It was her husband’s dying wish to get the house sold. That was why I sat and talked with a woman whose husband was dying of cancer in the other room. One of the things they had talked about as his health turned south was his desire for her to be free from the responsibilities of their large home after his passing. He urged her to call a REALTOR, so there I was. At her kitchen table she was overwhelmed with emotion. Who could blame her? I felt silly going over marketing or numbers, it wasn’t the right time, and she wasn’t at a place where she could listen to it emotionally. I held her hand and asked if I could pray with her instead. I asked her if she had support or a church home. She didn’t. I told her I would get her some help, if she was okay with it.
I left the house with tears rolling down my face because her pain was palpable. I called my church and spoke with our care and counseling pastor. I passed along her phone number and that was the end.
In the months that followed, I would call her to see how she was. Each time I would call her, she would say, “Even though he died, I’m not ready to sell my house” and each time I would say, “that is not why I’m calling.” I had felt her pain that day and for whatever reason was compelled to check in with her from time to time. A few months later, she called me. She was ready to list her home. Through the course of working with her, one day she mentioned something that totally took me by surprise. She told me that she didn’t know how she would have gotten through the last few months without me. Me? What did I even do? I sat with her for a few minutes several months prior and had a few uncomfortable phone conversations. How was that helpful for her? She went on to stress how much the church contact had helped her. He was able to tell her about Grief Share, a support group for those that have lost a loved one. She did not know how she would have coped with her husband’s death without the support and love from Grief Share. It was then that I remembered I had called the church and given them her phone number. I had no idea what the outcome had been and had forgotten about it. I was a little bit stunned to be honest. I made one phone call. It took 3 minutes. It impacted her life in ways that I would never have imagined. What I had done was not difficult or flashy, but it made a huge difference in her life.

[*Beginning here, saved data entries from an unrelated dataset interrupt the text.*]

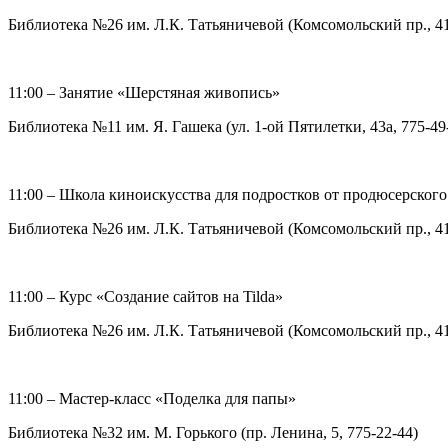
Библиотека №26 им. Л.К. Татьяничевой (Комсомольский пр., 41,
11:00 – Занятие «Шерстяная живопись»
Библиотека №11 им. Я. Гашека (ул. 1-ой Пятилетки, 43а, 775-49
11:00 – Школа киноискусства для подростков от продюсерско
Библиотека №26 им. Л.К. Татьяничевой (Комсомольский пр., 41,
11:00 – Курс «Создание сайтов на Tilda»
Библиотека №26 им. Л.К. Татьяничевой (Комсомольский пр., 41,
11:00 – Мастер-класс «Поделка для папы»
Библиотека №32 им. М. Горького (пр. Ленина, 5, 775-22-44)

We often hear things like, “Go BIG or go HOME!!” Do it up larger than life and if you can’t do that, just go give up, because it won’t matter. In the age of social media, sometimes we don’t think what we are doing is relevant or important unless it has hundreds of likes or shares. We may feel like what we are doing doesn’t mean anything unless the whole world knows and approves.
We can’t all be famous. We can’t all be in the spotlight. There are people doing amazing things on a global scale and it is awe-inspiring. For the majority of us, we may not ever have the opportunity to impact the world at that level. I’m here to tell you that you don’t have to be a celebrity to help others in a meaningful way. We each can make a difference in our own communities and most of the time, we won’t’ even know that it happened. The thing that took just a few minutes out of your day that you have already forgotten about, may have just changed someone’s outlook on life.
I share this story because many times we do small things for others. We as women take care of our families and many people around us. We may not hear or see the fruits of our love. Just because we can’t see it, doesn’t mean that it isn’t there. How often have each of us done a small thing for someone and never seen that person again? I believe in most cases, we will never know how our small acts had a huge impact in someone’s life. What we think is small and meaningless, is larger than life to someone else.
Don’t discount what you are doing. Don’t believe for one second that what you do doesn’t matter. It does. We each have the ability to do amazing things for other people. Just because it seems small to us, doesn’t mean that it is. I believe that life is about our relationships with others. Some of us may have the opportunity to feed thousands of people. Some of us may travel the world making it a better place. Most of us will do less glamorous things like volunteering at our children’s school or opening the door for someone who can’t. We may never know how extra smiles, hugs, and helpfulness can transform another’s life.